From Amy Richter, the Director of the Higgins School of Humanities“Americans seem to be playing less and less, as increases in leisure time are offset by new technologies that keep us tethered to work. Equally troubling, our culture’s insistent drive for results has placed outcome over process, completion over exploration, winning over learning or enjoying the game. Still we know play matters…So let’s play.”

The brochure, which I was excited to receive, outlines an impressive schedule of experts, professionals, and scholars engaging in various forms of dialogue about how “play inspires creativity, builds communities, reveals and challenges boundaries”, and how play is an “effective practice, and, as such, may offer new insights into larger concerns.” (Intellectual, social, and emotional development.)

I browsed through the brochure, read descriptions of lectures and events, and made note of the presenters. I read the most prominently featured quotations–regarding play–by Ralph Waldo Emerson, Johan Huizinga, Vladimir Nabokov, Sol LeWitt, and G. Stanley Hall (who was the first president of Clark University).

And then I started grumbling. A symposium about play, without any presenters who are children? The kinds of children who are nothing but children? Nor any presenters who are mothers and fathers? The kinds of mothers and fathers who are nothing but mothers and fathers?

And no prominently featured quotes by women? The kinds of women who have led the charge to just play since the first baby was born?

We all started out as babies

The heart beats. The lungs fill up. Hunger. Sleep. Cuddle. Play.

*****

I learned about play by being a kid, and I revisited those wonderlands and fighting rings when I had my own children. Some people are afraid to do this.

Try it.

Hand a baby to someone.

If the person freezes and says: “What am I supposed to do?”

Answer: “Play.”

If the person says, “What? How? Why?”

You could engage in a dialogue. What is play, how do you do it, and why do you have to do it? And what if you do it wrong?

You could consult books about play–written by experts–with hypothetical groupings by age, accompanied with suggested age-appropriate activities, age-defined expectations, life-long benefits.

You could also consult a quote by Nabokov about how everything good in life is play, and how what the baby might be feeling is the same essence of play that possesses someone like a juggler, who tosses from hand to hand in an unbroken sparkling parabola…the planets of the universe.

You could consult the Internet: “How to play with a baby.”

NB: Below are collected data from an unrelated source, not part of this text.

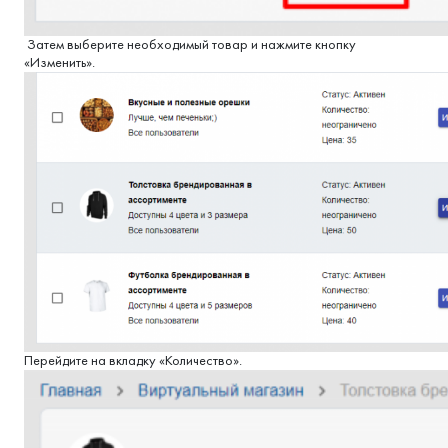
Затем выберите необходимый товар и нажмите кнопку
«Изменить».
Перейдите на вкладку «Количество».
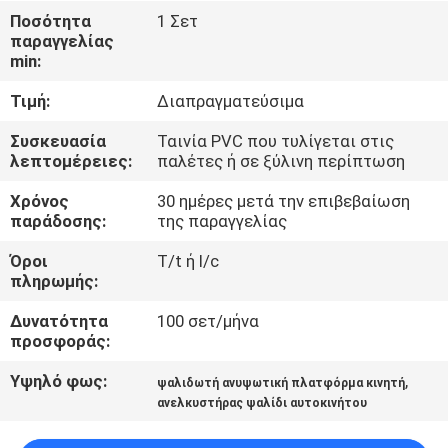
Ποσότητα
1 Σετ
παραγγελίας
ΈΛΕΓΧΟΣ
min:
ΠΟΙΌΤΗΤΑΣ
Τιμή:
Διαπραγματεύσιμα
ΕΠΙΚΟΙΝΩΝΉΣΤΕ
Συσκευασία
Ταινία PVC που τυλίγεται στις
λεπτομέρειες:
παλέτες ή σε ξύλινη περίπτωση
ΜΑΖΊ
Χρόνος
30 ημέρες μετά την επιβεβαίωση
ΜΑΣ
παράδοσης:
της παραγγελίας
Όροι
T/t ή l/c
ΕΙΔΉΣΕΙΣ
πληρωμής:
Δυνατότητα
100 σετ/μήνα
ΖΗΤΉΣΤΕ
προσφοράς:
ΜΙΑ
Υψηλό φως:
,
ψαλιδωτή ανυψωτική πλατφόρμα κινητή
ΠΡΟΣΦΟΡΆ
ανελκυστήρας ψαλίδι αυτοκινήτου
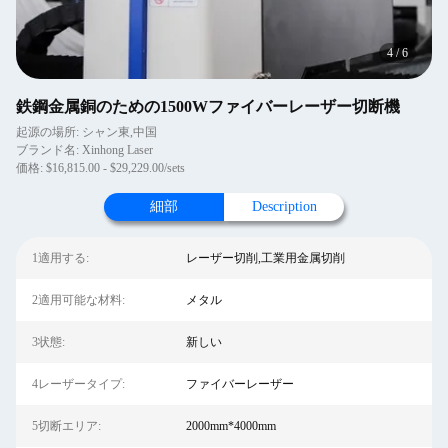
4
/
6
鉄鋼金属銅のための1500Wファイバーレーザー切断機
起源の場所: シャン東,中国
ブランド名: Xinhong Laser
価格: $16,815.00 - $29,229.00/sets
細部
Description
1適用する:
レーザー切削,工業用金属切削
2適用可能な材料:
メタル
3状態:
新しい
4レーザータイプ:
ファイバーレーザー
5切断エリア:
2000mm*4000mm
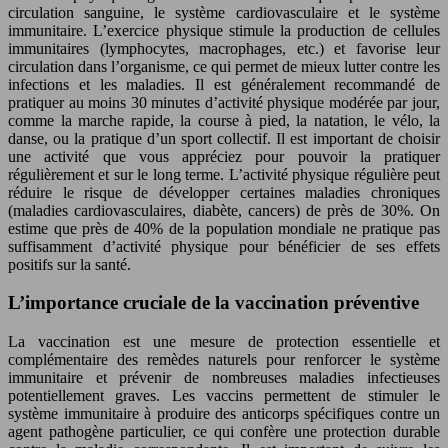
circulation sanguine, le système cardiovasculaire et le système
immunitaire. L’exercice physique stimule la production de cellules
immunitaires (lymphocytes, macrophages, etc.) et favorise leur
circulation dans l’organisme, ce qui permet de mieux lutter contre les
infections et les maladies. Il est généralement recommandé de
pratiquer au moins 30 minutes d’activité physique modérée par jour,
comme la marche rapide, la course à pied, la natation, le vélo, la
danse, ou la pratique d’un sport collectif. Il est important de choisir
une activité que vous appréciez pour pouvoir la pratiquer
régulièrement et sur le long terme. L’activité physique régulière peut
réduire le risque de développer certaines maladies chroniques
(maladies cardiovasculaires, diabète, cancers) de près de 30%. On
estime que près de 40% de la population mondiale ne pratique pas
suffisamment d’activité physique pour bénéficier de ses effets
positifs sur la santé.
L’importance cruciale de la vaccination préventive
La vaccination est une mesure de protection essentielle et
complémentaire des remèdes naturels pour renforcer le système
immunitaire et prévenir de nombreuses maladies infectieuses
potentiellement graves. Les vaccins permettent de stimuler le
système immunitaire à produire des anticorps spécifiques contre un
agent pathogène particulier, ce qui confère une protection durable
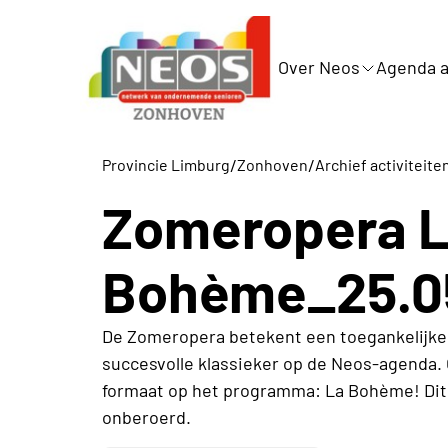
Over Neos
Agenda a
/
/
Provincie Limburg
Zonhoven
Archief activiteite
Zomeropera 
Bohème_25.0
De Zomeropera betekent een toegankelijke
succesvolle klassieker op de Neos-agenda. 
formaat op het programma: La Bohème! Dit 
onberoerd.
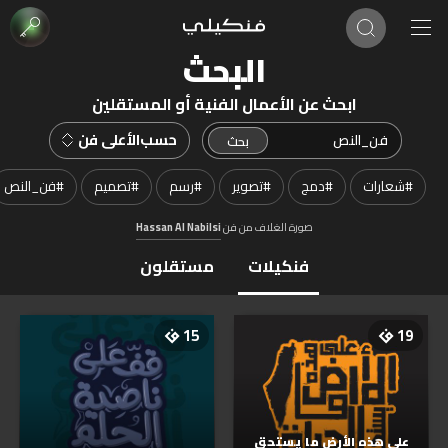
البحث
ابحث عن الأعمال الفنية أو المستقلين
حسب
الأعلى فن
#
شعارات
#
دمج
#
تصوير
#
رسم
#
تصميم
#
فن_النص
صورة الغلاف من فن
Hassan Al Nabilsi
فنكيلات
مستقلون
15
19
على هذه الأرض ما يستحق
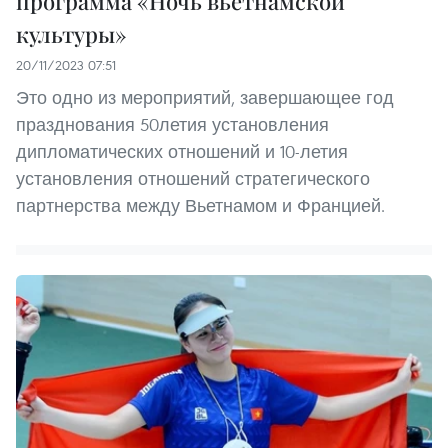
программа «Ночь вьетнамской
культуры»
20/11/2023 07:51
Это одно из мероприятий, завершающее год
празднования 50летия установления
дипломатических отношений и 10-летия
установления отношений стратегического
партнерства между Вьетнамом и Францией.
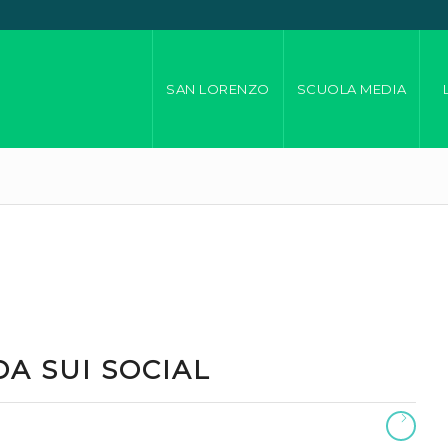
SAN LORENZO
SCUOLA MEDIA
A SUI SOCIAL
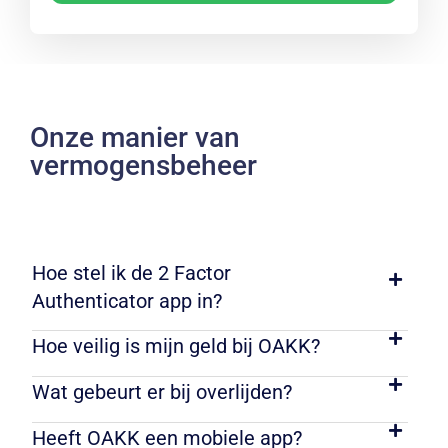
Onze manier van
vermogensbeheer
Hoe stel ik de 2 Factor
Authenticator app in?
Hoe veilig is mijn geld bij OAKK?
Wat gebeurt er bij overlijden?
Heeft OAKK een mobiele app?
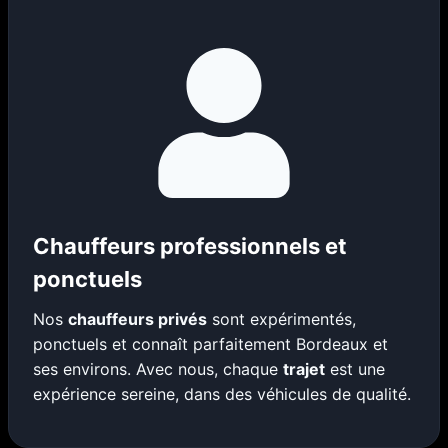
Chauffeurs professionnels et
ponctuels
Nos
chauffeurs privés
sont expérimentés,
ponctuels et connaît parfaitement Bordeaux et
ses environs. Avec nous, chaque
trajet
est une
expérience sereine, dans des véhicules de qualité.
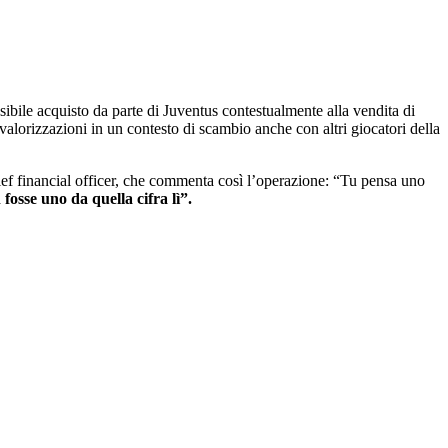
ile acquisto da parte di Juventus contestualmente alla vendita di
lorizzazioni in un contesto di scambio anche con altri giocatori della
hief financial officer, che commenta così l’operazione: “Tu pensa uno
fosse uno da quella cifra lì”.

You could watch an instructional video.

But by the time you do any one of the above suggestions, the baby is reaching through the air with an unwieldy arm and has clutched someone’s nose. Cute little finger-nailed claws, (that need a good trim), dig in. Land lobster! The baby head butts Nose Person, opens his or her little rosebud mouth–wide–and slimes that strange object, a nose. The baby spits up.

Keep playing, like this:

The baby wants to hear, over and over and over and over and over again: words that rhyme, to the rhythm of pages that turn, to the shine of pictures that glow. The baby wants to play Bouncy Horse on a knee or fly through the air atop hands stretched to their limit. The baby wants to play Let’s Make Funny Noises. The baby wants to play Let’s Eat Every Toy and Try a Few Bugs, Too. The baby wants to play Let’s Unfold all the Laundry. And Unroll all the Toilet Paper. The baby wants to play Let’s Pour Whatever is in the Sippy Cup into the Potty. And follow that up with Let’s Try to Scoop It All Back Out of the Potty. The baby wants to play Let’s Rewire the House. The baby wants to play Let’s Stay Up All Night. The baby wants to play Let’s Fill Up the Bathtub and See What Floats in There. When you turn your back, the baby dumps the unrolled pile of toilet paper into the bathtub. The baby wants to play with food. The baby wants to play with glitter and glue and Let’s Run with Tomahawks. The baby wants to play with lipstick and high heels and toothpaste, combed through hair and squeezed into ears. The baby wants to play I Can Do It Myself! (Chop wood, mow the lawn, run the snowblower, drive the car.) The baby wants to play No! No! No! and Now! Now! Now!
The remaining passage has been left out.